The recipes of these different song-identification apps, such as Shazam and its arch enemy Soundhound, are closely guarded secrets. Enough information is provided to allow for developer-level discussion, but ultimately the apps’ success (both in terms of successful-identification statistics and user adoption) depend on the how-to being at least semi-obscured. But there is quite a bit of information out there, including a 2003 academic paper by Shazam co-founder Avery Li-Chun Wang outlining the company’s approach at the time ([PDF](http://www.ee.columbia.edu/~dpwe/papers/Wang03-shazam.pdf)), which I found thanks to [a October 2009 article by Farhad Manjoo on Slate.com](http://www.slate.com/articles/technology/technology/2009/10/that_tune_named.html). The summary at the opening of the paper reads as follows:

>We have developed and commercially deployed a flexible audio search engine. The algorithm is noise and distortion resistant, computationally efficient, and massively scalable, capable of quickly identifying a short segment of music captured through a cellphone microphone in the presence of foreground voices and other dominant noise, and through voice codec compression, out of a database of over a million tracks. The algorithm uses a combinatorially hashed time-frequency constellation analysis of the audio, yielding unusual properties such as transparency, in which multiple tracks mixed together may each be identified. Furthermore, for applications such as radio monitoring, search times on the order of a few milliseconds per query are attained, even on a massive music database.

The gist of it, as summarized in handy charts like the one up top, appears to be that an entire song is not necessary for identification purposes, that only key segments — “higher energy content,” he calls it — are required.

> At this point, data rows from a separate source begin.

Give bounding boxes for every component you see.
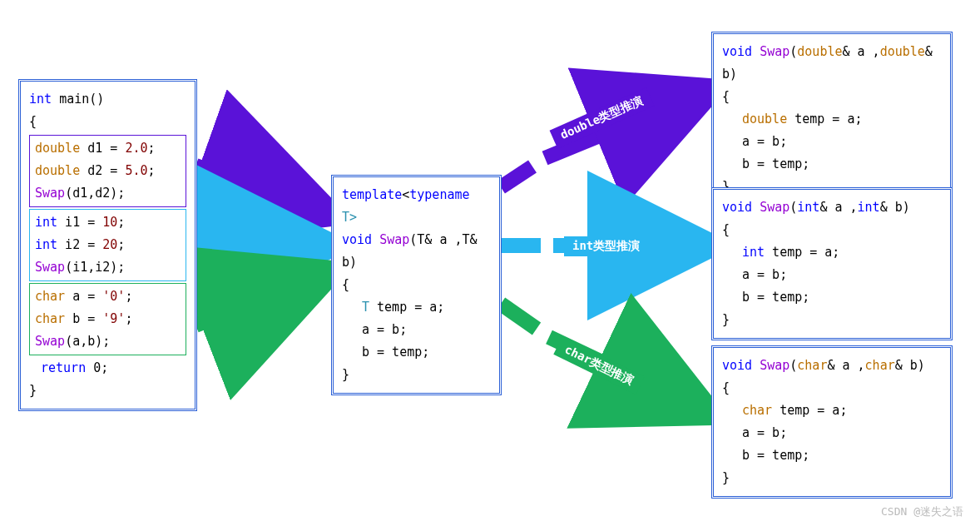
block-int: int i1 = 10; int i2 = 20; Swap(i1,i2); xyxy=(29,209,186,281)
template-box: template<typename T> void Swap(T& a ,T& … xyxy=(331,175,502,395)
svg-line-7 xyxy=(501,304,537,329)
svg-line-2 xyxy=(196,275,324,325)
block-double: double d1 = 2.0; double d2 = 5.0; Swap(d… xyxy=(29,135,186,207)
deduced-char-box: void Swap(char& a ,char& b) { char temp … xyxy=(711,345,953,499)
brace-open: { xyxy=(29,111,186,133)
svg-line-3 xyxy=(501,166,532,187)
label-int-deduction: int类型推演 xyxy=(564,236,648,256)
deduced-double-box: void Swap(double& a ,double& b) { double… xyxy=(711,32,953,207)
label-double-deduction: double类型推演 xyxy=(550,87,654,148)
svg-line-0 xyxy=(196,166,324,212)
deduced-int-box: void Swap(int& a ,int& b) { int temp = a… xyxy=(711,187,953,340)
main-box: int main() { double d1 = 2.0; double d2 … xyxy=(18,79,197,411)
kw-int: int xyxy=(29,92,52,107)
brace-close: } xyxy=(29,380,186,402)
watermark: CSDN @迷失之语 xyxy=(881,504,963,519)
block-char: char a = '0'; char b = '9'; Swap(a,b); xyxy=(29,283,186,355)
label-char-deduction: char类型推演 xyxy=(553,336,644,394)
fn-main: main() xyxy=(59,92,104,107)
main-sig: int main() xyxy=(29,88,186,111)
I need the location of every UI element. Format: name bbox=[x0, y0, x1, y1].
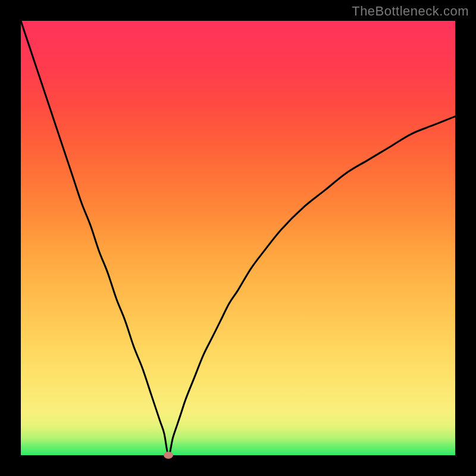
chart-frame: TheBottleneck.com bbox=[0, 0, 476, 476]
minimum-marker bbox=[164, 452, 173, 459]
bottleneck-curve bbox=[21, 21, 455, 455]
plot-area bbox=[21, 21, 455, 455]
watermark-text: TheBottleneck.com bbox=[352, 4, 469, 19]
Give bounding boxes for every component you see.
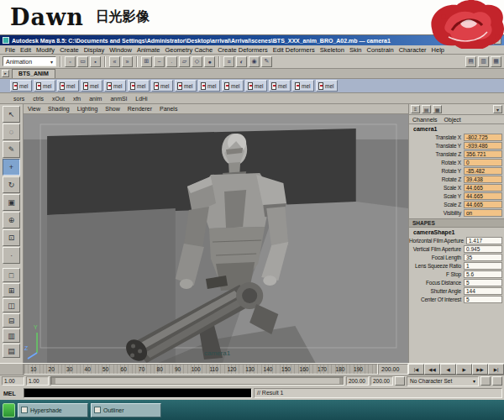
menu-set-selector[interactable]: Animation xyxy=(3,56,56,66)
layer-editor-display-icon[interactable]: ▤ xyxy=(422,105,431,113)
render-current-frame-icon[interactable]: ◐ xyxy=(236,56,247,67)
menu-item[interactable]: Modify xyxy=(34,46,57,54)
shelf-mel-button[interactable]: mel xyxy=(57,80,79,92)
channel-value-field[interactable]: 1.417 xyxy=(466,237,502,244)
shelf-mel-button[interactable]: mel xyxy=(104,80,126,92)
menu-item[interactable]: Display xyxy=(81,46,108,54)
construction-history-icon[interactable]: ≡ xyxy=(223,56,234,67)
new-scene-icon[interactable]: ▫ xyxy=(65,56,76,67)
show-manipulator-icon[interactable]: ⊡ xyxy=(3,229,20,246)
panel-menu-item[interactable]: Renderer xyxy=(128,106,152,112)
channel-label[interactable]: Rotate X xyxy=(409,160,464,165)
menu-item[interactable]: Character xyxy=(396,46,429,54)
undo-icon[interactable]: « xyxy=(109,56,120,67)
channel-label[interactable]: Scale Y xyxy=(409,193,464,199)
two-pane-side-layout-icon[interactable]: ◫ xyxy=(3,298,20,312)
shelf-script-button[interactable]: ctrls xyxy=(33,96,44,102)
shelf-mel-button[interactable]: mel xyxy=(34,80,55,92)
step-forward-button[interactable]: ▶▶ xyxy=(472,364,488,375)
panel-options-icon[interactable]: ▾ xyxy=(493,105,502,113)
channel-value-field[interactable]: 5 xyxy=(464,279,502,286)
channel-label[interactable]: Scale X xyxy=(409,185,464,191)
persp-outliner-layout-icon[interactable]: ▥ xyxy=(3,328,20,343)
shelf-mel-button[interactable]: mel xyxy=(81,80,102,92)
channel-label[interactable]: F Stop xyxy=(409,271,464,277)
minimize-button[interactable]: _ xyxy=(475,37,483,45)
panel-menu-item[interactable]: Lighting xyxy=(77,106,98,112)
menu-item[interactable]: File xyxy=(3,46,18,54)
go-to-end-button[interactable]: ▶| xyxy=(488,364,504,375)
render-settings-icon[interactable]: ✎ xyxy=(261,56,272,67)
auto-keyframe-button[interactable] xyxy=(395,376,405,386)
playback-end-field[interactable]: 200.00 xyxy=(346,376,369,386)
viewport-canvas[interactable]: camera1 Y Z xyxy=(24,114,408,363)
menu-item[interactable]: Skeleton xyxy=(318,46,347,54)
select-tool-icon[interactable]: ↖ xyxy=(3,106,20,123)
command-input[interactable] xyxy=(24,388,252,398)
channel-value-field[interactable]: 44.665 xyxy=(464,192,502,200)
menu-item[interactable]: Geometry Cache xyxy=(162,46,215,54)
channel-label[interactable]: Rotate Z xyxy=(409,176,464,182)
hypershade-persp-layout-icon[interactable]: ▤ xyxy=(3,344,20,358)
channel-value-field[interactable]: 5 xyxy=(464,296,502,303)
channel-box-menu[interactable]: Channels xyxy=(412,117,438,123)
shelf-script-button[interactable]: anim xyxy=(89,96,102,102)
menu-item[interactable]: Window xyxy=(107,46,134,54)
lasso-select-tool-icon[interactable]: ◌ xyxy=(3,123,20,140)
channel-value-field[interactable]: 1 xyxy=(464,262,502,270)
animation-start-field[interactable]: 1.00 xyxy=(2,376,24,386)
channel-value-field[interactable]: 356.721 xyxy=(464,150,502,158)
timeline-track[interactable]: 1020304050607080901001101201301401501601… xyxy=(24,364,378,375)
snap-to-grid-icon[interactable]: ⊞ xyxy=(141,56,152,67)
range-slider-handle[interactable] xyxy=(52,378,343,384)
paint-select-tool-icon[interactable]: ✎ xyxy=(3,141,20,158)
channel-value-field[interactable]: 44.665 xyxy=(464,184,502,192)
channel-label[interactable]: Visibility xyxy=(409,210,464,216)
channel-label[interactable]: Focal Length xyxy=(409,255,464,260)
menu-item[interactable]: Edit Deformers xyxy=(270,46,318,54)
universal-manipulator-icon[interactable]: ⊕ xyxy=(3,212,20,228)
range-slider[interactable] xyxy=(50,376,344,386)
channel-label[interactable]: Translate Y xyxy=(409,143,464,149)
shelf-script-button[interactable]: xfn xyxy=(73,96,81,102)
shelf-script-button[interactable]: xOut xyxy=(52,96,65,102)
menu-item[interactable]: Animate xyxy=(134,46,163,54)
snap-to-view-plane-icon[interactable]: ▱ xyxy=(179,56,190,67)
shelf-mel-button[interactable]: mel xyxy=(198,80,220,92)
shelf-mel-button[interactable]: mel xyxy=(316,80,338,92)
object-name[interactable]: camera1 xyxy=(409,124,504,133)
channel-label[interactable]: Rotate Y xyxy=(409,168,464,174)
maximize-button[interactable]: □ xyxy=(484,37,492,45)
shelf-mel-button[interactable]: mel xyxy=(245,80,267,92)
animation-end-field[interactable]: 200.00 xyxy=(370,376,393,386)
save-scene-icon[interactable]: ▪ xyxy=(90,56,101,67)
playback-start-field[interactable]: 1.00 xyxy=(26,376,49,386)
four-pane-layout-icon[interactable]: ⊞ xyxy=(3,283,20,297)
shelf-menu-icon[interactable] xyxy=(2,70,9,77)
channel-label[interactable]: Scale Z xyxy=(409,202,464,207)
shelf-script-button[interactable]: LdHi xyxy=(135,96,147,102)
scale-tool-icon[interactable]: ▣ xyxy=(3,194,20,211)
make-live-icon[interactable]: ● xyxy=(204,56,215,67)
channel-value-field[interactable]: 5.6 xyxy=(464,270,502,278)
channel-value-field[interactable]: -85.482 xyxy=(464,167,502,175)
channel-value-field[interactable]: on xyxy=(464,209,502,217)
channel-value-field[interactable]: 0.945 xyxy=(464,245,502,253)
show-tool-settings-icon[interactable]: ▥ xyxy=(478,56,489,67)
ipr-render-icon[interactable]: ◉ xyxy=(249,56,260,67)
redo-icon[interactable]: » xyxy=(122,56,133,67)
keyframe-options-button[interactable] xyxy=(492,376,502,386)
show-channel-box-icon[interactable]: ▦ xyxy=(491,56,501,67)
shelf-mel-button[interactable]: mel xyxy=(292,80,314,92)
channel-value-field[interactable]: 0 xyxy=(464,159,502,166)
channel-label[interactable]: Horizontal Film Aperture xyxy=(409,238,466,244)
panel-menu-item[interactable]: Show xyxy=(105,106,120,112)
taskbar-window-button[interactable]: Hypershade xyxy=(18,403,88,417)
menu-item[interactable]: Edit xyxy=(18,46,34,54)
shelf-mel-button[interactable]: mel xyxy=(175,80,197,92)
menu-item[interactable]: Skin xyxy=(347,46,365,54)
channel-label[interactable]: Center Of Interest xyxy=(409,297,464,302)
taskbar-start-button[interactable] xyxy=(3,403,15,417)
shelf-tab-bts-anim[interactable]: BTS_ANIM xyxy=(12,69,55,78)
title-bar[interactable]: Autodesk Maya 8.5: C:\Documents and Sett… xyxy=(0,35,504,45)
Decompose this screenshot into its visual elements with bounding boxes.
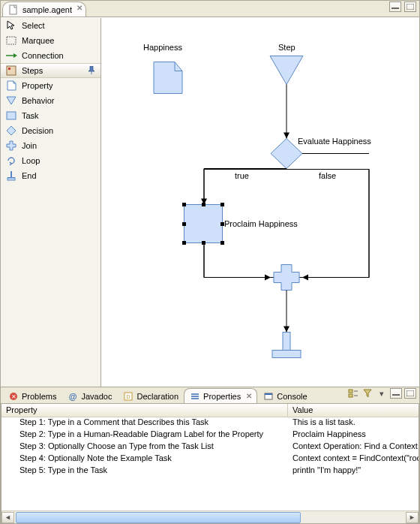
table-row[interactable]: Step 5: Type in the Task println "I'm ha…: [2, 465, 418, 477]
properties-table-body: Step 1: Type in a Comment that Describes…: [2, 417, 418, 510]
palette-property[interactable]: Property: [1, 78, 100, 93]
palette-item-label: Task: [22, 111, 39, 120]
value-cell: println "I'm happy!": [288, 465, 418, 477]
svg-rect-2: [406, 4, 414, 10]
close-icon[interactable]: ✕: [246, 392, 252, 400]
label-false: false: [319, 171, 336, 180]
svg-rect-38: [406, 390, 414, 396]
palette-connection[interactable]: Connection: [1, 48, 100, 63]
palette-end[interactable]: End: [1, 168, 100, 183]
palette-behavior[interactable]: Behavior: [1, 93, 100, 108]
filter-icon[interactable]: [362, 388, 374, 399]
pin-icon[interactable]: [87, 66, 96, 75]
declaration-icon: D: [122, 390, 134, 402]
tab-label: Problems: [22, 392, 56, 401]
palette-item-label: Property: [22, 81, 53, 90]
palette-item-label: End: [22, 171, 37, 180]
svg-rect-6: [8, 68, 10, 70]
property-cell: Step 4: Optionally Note the Example Task: [2, 453, 288, 465]
horizontal-scrollbar[interactable]: ◄ ►: [2, 510, 418, 523]
scroll-thumb[interactable]: [16, 512, 301, 523]
palette-item-label: Marquee: [22, 36, 54, 45]
palette-drawer-steps[interactable]: Steps: [1, 63, 100, 78]
property-icon: [5, 80, 17, 92]
end-icon: [5, 170, 17, 182]
svg-text:✕: ✕: [11, 393, 16, 400]
minimize-icon[interactable]: [389, 2, 401, 12]
editor-body: Select Marquee Connection Steps P: [1, 17, 419, 387]
tab-javadoc[interactable]: @ Javadoc: [62, 388, 117, 403]
label-evaluate: Evaluate Happiness: [298, 137, 371, 146]
palette: Select Marquee Connection Steps P: [1, 18, 101, 387]
palette-item-label: Loop: [22, 156, 40, 165]
editor-area: sample.agent ✕ Select Marquee: [1, 1, 419, 387]
node-property-happiness[interactable]: [154, 62, 182, 94]
palette-item-label: Connection: [22, 51, 64, 60]
svg-text:@: @: [69, 392, 77, 401]
diagram-canvas[interactable]: Happiness Step Evaluate Happiness true f…: [101, 18, 419, 387]
tab-problems[interactable]: ✕ Problems: [2, 388, 62, 403]
property-cell: Step 1: Type in a Comment that Describes…: [2, 417, 288, 429]
table-row[interactable]: Step 4: Optionally Note the Example Task…: [2, 453, 418, 465]
palette-decision[interactable]: Decision: [1, 123, 100, 138]
tab-console[interactable]: Console: [257, 388, 312, 403]
value-cell: Context Operation: Find a Context [Cont: [288, 441, 418, 453]
close-icon[interactable]: ✕: [76, 4, 82, 12]
property-cell: Step 5: Type in the Task: [2, 465, 288, 477]
table-row[interactable]: Step 3: Optionally Choose an Type from t…: [2, 441, 418, 453]
node-end[interactable]: [272, 333, 301, 358]
svg-rect-3: [7, 37, 16, 44]
svg-rect-7: [7, 112, 16, 119]
categories-icon[interactable]: [347, 388, 359, 399]
node-behavior-step[interactable]: [270, 56, 303, 85]
maximize-icon[interactable]: [404, 2, 416, 12]
svg-rect-37: [392, 394, 400, 396]
column-header-property[interactable]: Property: [2, 404, 288, 417]
decision-icon: [5, 125, 17, 137]
palette-loop[interactable]: Loop: [1, 153, 100, 168]
svg-rect-29: [191, 396, 199, 397]
tab-properties[interactable]: Properties ✕: [184, 388, 257, 403]
palette-marquee[interactable]: Marquee: [1, 33, 100, 48]
views-area: ✕ Problems @ Javadoc D Declaration Prope…: [1, 387, 419, 523]
palette-task[interactable]: Task: [1, 108, 100, 123]
svg-rect-34: [349, 394, 352, 397]
tab-label: Declaration: [136, 392, 178, 401]
join-icon: [5, 140, 17, 152]
palette-select[interactable]: Select: [1, 18, 100, 33]
svg-rect-30: [191, 398, 199, 399]
properties-table-header: Property Value: [2, 404, 418, 417]
palette-join[interactable]: Join: [1, 138, 100, 153]
table-row[interactable]: Step 1: Type in a Comment that Describes…: [2, 417, 418, 429]
palette-drawer-label: Steps: [22, 66, 43, 75]
editor-tab-sample-agent[interactable]: sample.agent ✕: [2, 2, 86, 17]
scroll-left-arrow[interactable]: ◄: [2, 512, 14, 523]
view-menu-icon[interactable]: ▾: [376, 388, 388, 399]
editor-tabbar-controls: [389, 2, 416, 12]
svg-text:D: D: [127, 394, 130, 399]
palette-item-label: Decision: [22, 126, 53, 135]
tab-declaration[interactable]: D Declaration: [117, 388, 184, 403]
svg-rect-10: [8, 178, 15, 180]
maximize-icon[interactable]: [404, 388, 416, 399]
label-happiness: Happiness: [143, 43, 182, 52]
behavior-icon: [5, 95, 17, 107]
tab-label: Console: [277, 392, 307, 401]
minimize-icon[interactable]: [390, 388, 402, 399]
value-cell: This is a list task.: [288, 417, 418, 429]
table-row[interactable]: Step 2: Type in a Human-Readable Diagram…: [2, 429, 418, 441]
column-header-value[interactable]: Value: [288, 404, 418, 417]
node-join[interactable]: [274, 265, 299, 291]
scroll-right-arrow[interactable]: ►: [406, 512, 418, 523]
connection-icon: [5, 50, 17, 62]
editor-tab-label: sample.agent: [22, 5, 72, 14]
node-task-proclaim[interactable]: [184, 204, 223, 243]
task-icon: [5, 110, 17, 122]
label-step: Step: [278, 43, 296, 52]
palette-item-label: Behavior: [22, 96, 54, 105]
properties-view: Property Value Step 1: Type in a Comment…: [1, 404, 419, 523]
editor-tabbar: sample.agent ✕: [1, 1, 419, 17]
property-cell: Step 2: Type in a Human-Readable Diagram…: [2, 429, 288, 441]
svg-rect-28: [191, 393, 199, 395]
application-frame: sample.agent ✕ Select Marquee: [0, 0, 420, 524]
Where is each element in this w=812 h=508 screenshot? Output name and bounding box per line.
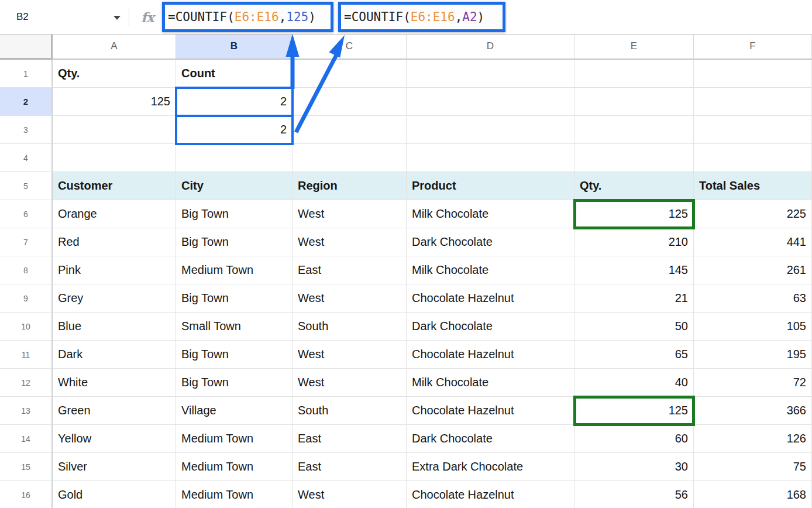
row-header-2[interactable]: 2 <box>0 88 53 116</box>
row-header-7[interactable]: 7 <box>0 228 53 256</box>
cell-E4[interactable] <box>574 144 694 172</box>
cell-F3[interactable] <box>694 116 812 144</box>
cell-D3[interactable] <box>407 116 574 144</box>
cell-D6[interactable]: Milk Chocolate <box>407 200 574 228</box>
cell-F4[interactable] <box>694 144 812 172</box>
cell-B12[interactable]: Big Town <box>176 369 293 397</box>
cell-C9[interactable]: West <box>293 284 407 313</box>
cell-E9[interactable]: 21 <box>574 284 694 313</box>
cell-A1[interactable]: Qty. <box>53 60 176 88</box>
cell-C1[interactable] <box>293 60 407 88</box>
chevron-down-icon[interactable] <box>113 16 121 20</box>
cell-C3[interactable] <box>293 116 407 144</box>
cell-A3[interactable] <box>53 116 176 144</box>
cell-A5[interactable]: Customer <box>53 172 176 200</box>
cell-C2[interactable] <box>293 88 407 116</box>
cell-B3[interactable]: 2 <box>176 116 293 144</box>
cell-F5[interactable]: Total Sales <box>694 172 812 200</box>
column-header-C[interactable]: C <box>293 34 407 60</box>
cell-E13[interactable]: 125 <box>574 397 694 425</box>
cell-F8[interactable]: 261 <box>694 256 812 284</box>
cell-C16[interactable]: West <box>293 481 407 508</box>
cell-B9[interactable]: Big Town <box>176 284 293 313</box>
cell-A13[interactable]: Green <box>53 397 176 425</box>
cell-E5[interactable]: Qty. <box>574 172 694 200</box>
row-header-8[interactable]: 8 <box>0 256 53 284</box>
cell-A9[interactable]: Grey <box>53 284 176 313</box>
function-icon[interactable]: fx <box>141 9 154 25</box>
cell-C7[interactable]: West <box>293 228 407 256</box>
cell-B2[interactable]: 2 <box>176 88 293 116</box>
row-header-6[interactable]: 6 <box>0 200 53 228</box>
cell-D12[interactable]: Milk Chocolate <box>407 369 574 397</box>
cell-A10[interactable]: Blue <box>53 313 176 341</box>
cell-F13[interactable]: 366 <box>694 397 812 425</box>
formula-callout-1[interactable]: =COUNTIF(E6:E16,125) <box>162 2 333 32</box>
cell-E12[interactable]: 40 <box>574 369 694 397</box>
row-header-16[interactable]: 16 <box>0 481 53 508</box>
cell-E14[interactable]: 60 <box>574 425 694 453</box>
cell-F12[interactable]: 72 <box>694 369 812 397</box>
cell-F16[interactable]: 168 <box>694 481 812 508</box>
cell-C13[interactable]: South <box>293 397 407 425</box>
cell-E1[interactable] <box>574 60 694 88</box>
cell-F10[interactable]: 105 <box>694 313 812 341</box>
row-header-15[interactable]: 15 <box>0 453 53 481</box>
cell-B7[interactable]: Big Town <box>176 228 293 256</box>
cell-B16[interactable]: Medium Town <box>176 481 293 508</box>
cell-A6[interactable]: Orange <box>53 200 176 228</box>
cell-D8[interactable]: Milk Chocolate <box>407 256 574 284</box>
cell-D16[interactable]: Chocolate Hazelnut <box>407 481 574 508</box>
cell-C5[interactable]: Region <box>293 172 407 200</box>
cell-B1[interactable]: Count <box>176 60 293 88</box>
cell-B13[interactable]: Village <box>176 397 293 425</box>
row-header-9[interactable]: 9 <box>0 284 53 313</box>
cell-C6[interactable]: West <box>293 200 407 228</box>
cell-A11[interactable]: Dark <box>53 341 176 369</box>
cell-B10[interactable]: Small Town <box>176 313 293 341</box>
cell-B5[interactable]: City <box>176 172 293 200</box>
row-header-3[interactable]: 3 <box>0 116 53 144</box>
cell-D11[interactable]: Chocolate Hazelnut <box>407 341 574 369</box>
cell-E3[interactable] <box>574 116 694 144</box>
cell-B8[interactable]: Medium Town <box>176 256 293 284</box>
row-header-1[interactable]: 1 <box>0 60 53 88</box>
cell-E15[interactable]: 30 <box>574 453 694 481</box>
cell-C15[interactable]: East <box>293 453 407 481</box>
cell-B6[interactable]: Big Town <box>176 200 293 228</box>
cell-C12[interactable]: West <box>293 369 407 397</box>
cell-E11[interactable]: 65 <box>574 341 694 369</box>
cell-A14[interactable]: Yellow <box>53 425 176 453</box>
cell-D1[interactable] <box>407 60 574 88</box>
cell-B11[interactable]: Big Town <box>176 341 293 369</box>
row-header-13[interactable]: 13 <box>0 397 53 425</box>
cell-A7[interactable]: Red <box>53 228 176 256</box>
cell-F1[interactable] <box>694 60 812 88</box>
column-header-F[interactable]: F <box>694 34 812 60</box>
column-header-B[interactable]: B <box>176 34 293 60</box>
cell-F2[interactable] <box>694 88 812 116</box>
cell-D2[interactable] <box>407 88 574 116</box>
select-all-corner[interactable] <box>0 34 53 60</box>
cell-C10[interactable]: South <box>293 313 407 341</box>
cell-A8[interactable]: Pink <box>53 256 176 284</box>
row-header-10[interactable]: 10 <box>0 313 53 341</box>
cell-A12[interactable]: White <box>53 369 176 397</box>
cell-C4[interactable] <box>293 144 407 172</box>
row-header-14[interactable]: 14 <box>0 425 53 453</box>
cell-F9[interactable]: 63 <box>694 284 812 313</box>
row-header-11[interactable]: 11 <box>0 341 53 369</box>
cell-D10[interactable]: Dark Chocolate <box>407 313 574 341</box>
cell-E8[interactable]: 145 <box>574 256 694 284</box>
column-header-D[interactable]: D <box>407 34 574 60</box>
cell-E16[interactable]: 56 <box>574 481 694 508</box>
cell-B4[interactable] <box>176 144 293 172</box>
cell-A2[interactable]: 125 <box>53 88 176 116</box>
row-header-12[interactable]: 12 <box>0 369 53 397</box>
cell-A4[interactable] <box>53 144 176 172</box>
cell-D14[interactable]: Dark Chocolate <box>407 425 574 453</box>
cell-D13[interactable]: Chocolate Hazelnut <box>407 397 574 425</box>
cell-C8[interactable]: East <box>293 256 407 284</box>
cell-E10[interactable]: 50 <box>574 313 694 341</box>
cell-B15[interactable]: Medium Town <box>176 453 293 481</box>
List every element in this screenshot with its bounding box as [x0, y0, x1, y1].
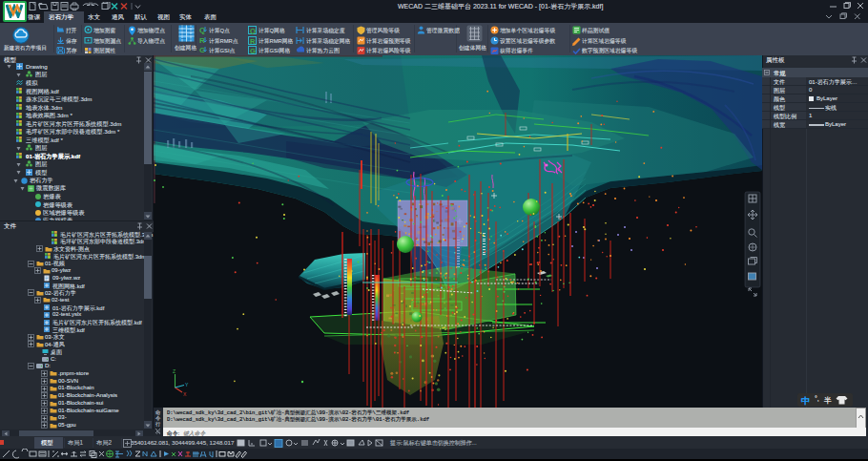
svg-text:G: G	[199, 46, 205, 54]
svg-text:Q: Q	[199, 26, 205, 34]
svg-text:Z: Z	[173, 368, 176, 374]
svg-text:G: G	[250, 47, 256, 55]
svg-text:Q: Q	[250, 27, 256, 35]
svg-text:R: R	[250, 36, 256, 45]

At least in part, this allows for songs to be recognizable above the din of everyday life: “The peaks in each time-frequency locality are also chosen according amplitude, with the justification that the highest amplitude peaks are most likely to survive the distortions listed above.” It may also explain why much of my listening, which being ambient in nature can easily be described as “low energy content,” is often not recognized by Shazam or any other such software. As a side note, this gets at how the human ear listens differently than a microphone. The human ear can listen through a complex noise and locate a a particular subset, such as a conversation, or a phone ringing, or a song for that matter.

Now, of course, there’s a difference between the unique attributes of emerging technologies and the desired results of marketing initiatives. Arguably all that Sony wanted to come out of its Shazam cross-promotion was to get word out about Spider-Man, and to buy some affinity for the Sinister Six with a particular breed of fan, and to that end it has certainly succeeded. Perhaps it also hoped to gain a little tech cred in the process, even if that cred is more window dressing than truly innovative at a technological level.

Still, the idea of a song as a true QR code lingers. Perhaps Harry Osbourne and Peter Parker could team up and develop a functional spec.